Andres De La Hoz ^1* Lupe Villegas ¹ Susana Marcos ² Judith Birkenfeld ¹

• ¹ Daza de Valdés Institute of Optics, Spanish National Research Council (CSIC), Madrid, Spain
• ² Center for Visual Science, University of Rochester, Rochester, New York, United States

The mechanical properties of the sclera are related to its structural function, and changes to these properties are believed to contribute to pathologies such as myopia. Air-puff deformation imaging is a tool that uses an imaging system coupled with an air-puff excitation source to induce and measure deformation in a tissue in vivo.
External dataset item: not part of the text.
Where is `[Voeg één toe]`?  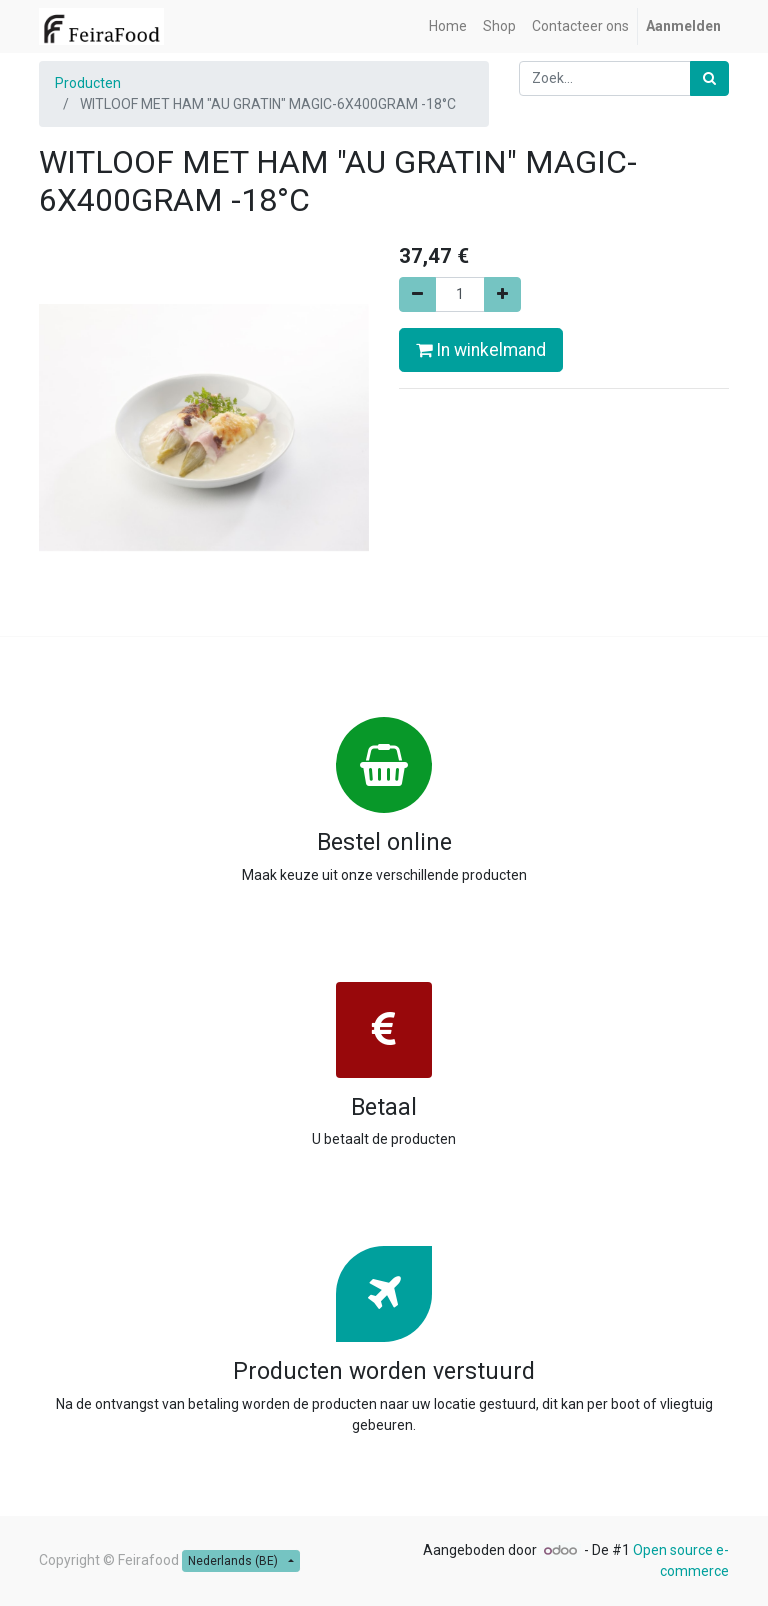 [Voeg één toe] is located at coordinates (502, 294).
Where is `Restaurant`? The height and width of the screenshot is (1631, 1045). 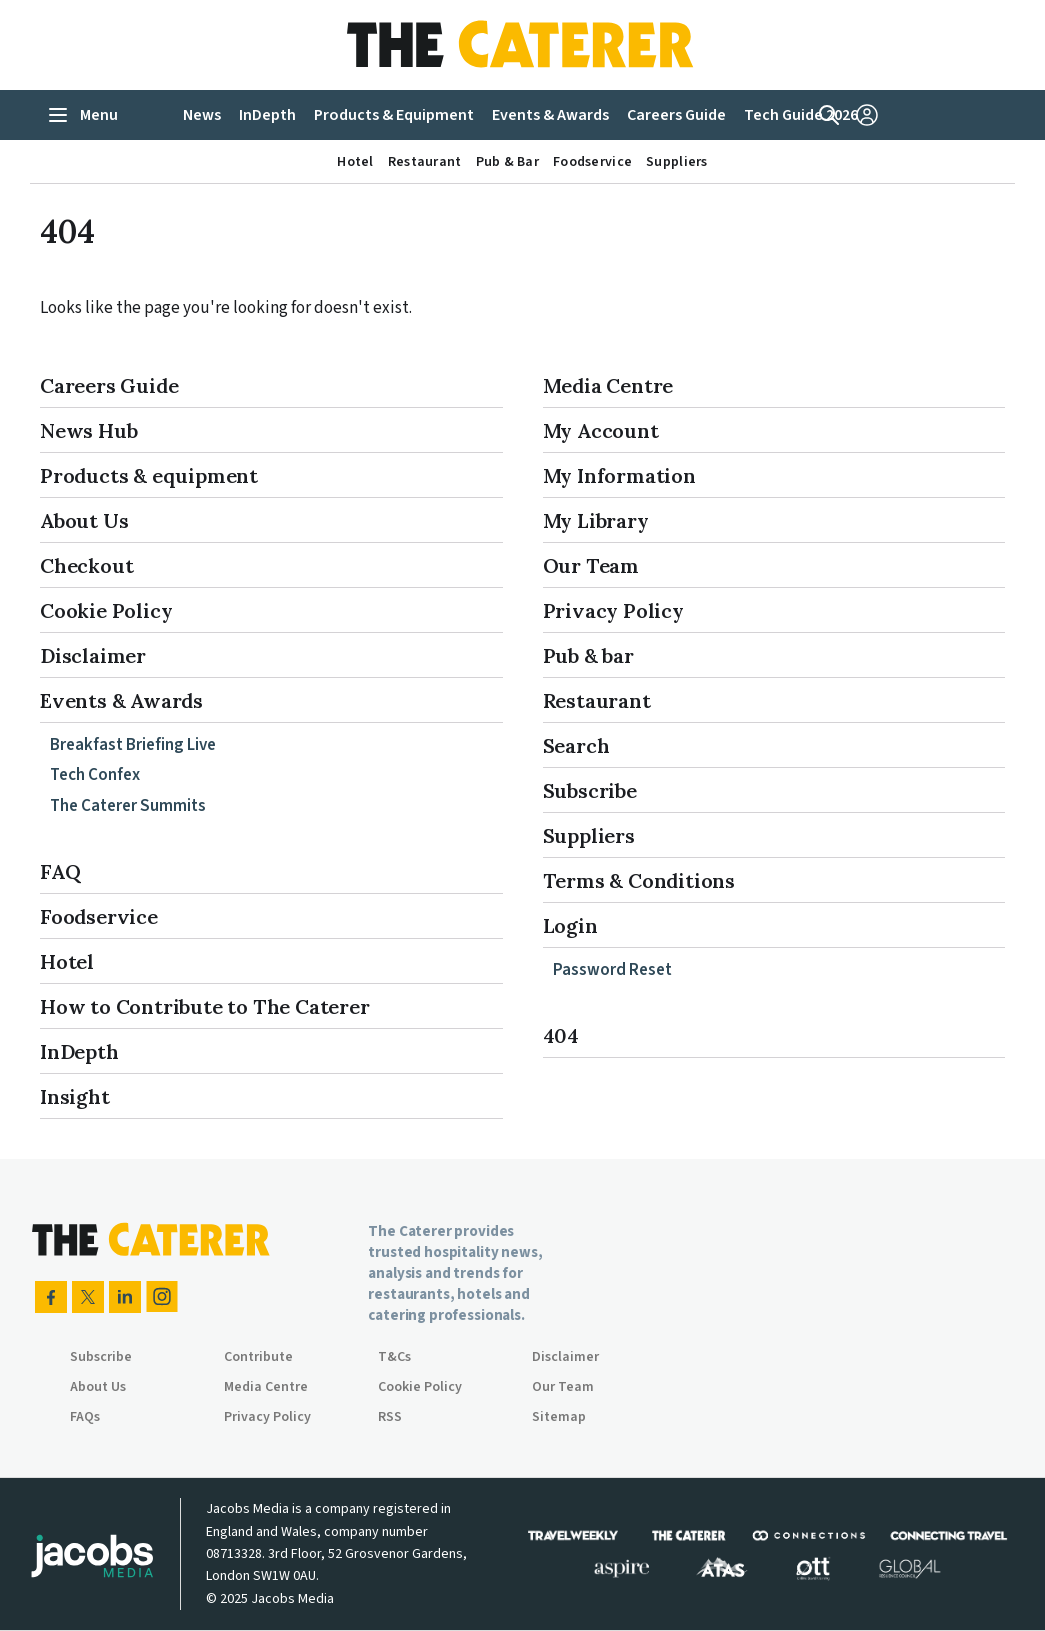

Typically used for the study of the cornea’s mechanical properties and IOP, this tool has been proposed as a method to evaluate scleral stiffness. In this work, we present a computational model of the rabbit eye to assess scleral deformation under air-puff. Parametric studies were conducted to evaluate the effects of material properties, intraocular pressure, and other parameters on the deformation response. Output from the model was also compared to experimental measurements of air-puff deformation in rabbit eyes under varying IOP. Central deformation response was found to be most influenced by material properties of the sclera (at site of air-puff and posterior), thickness, and IOP, whereas deformation profile was most influenced by material properties. Experimental and simulated IOP dependence were found to be similar (RMSE = 0.13mm). Scleral APDI could be a useful tool for quick in vivo assessment of scleral stiffness.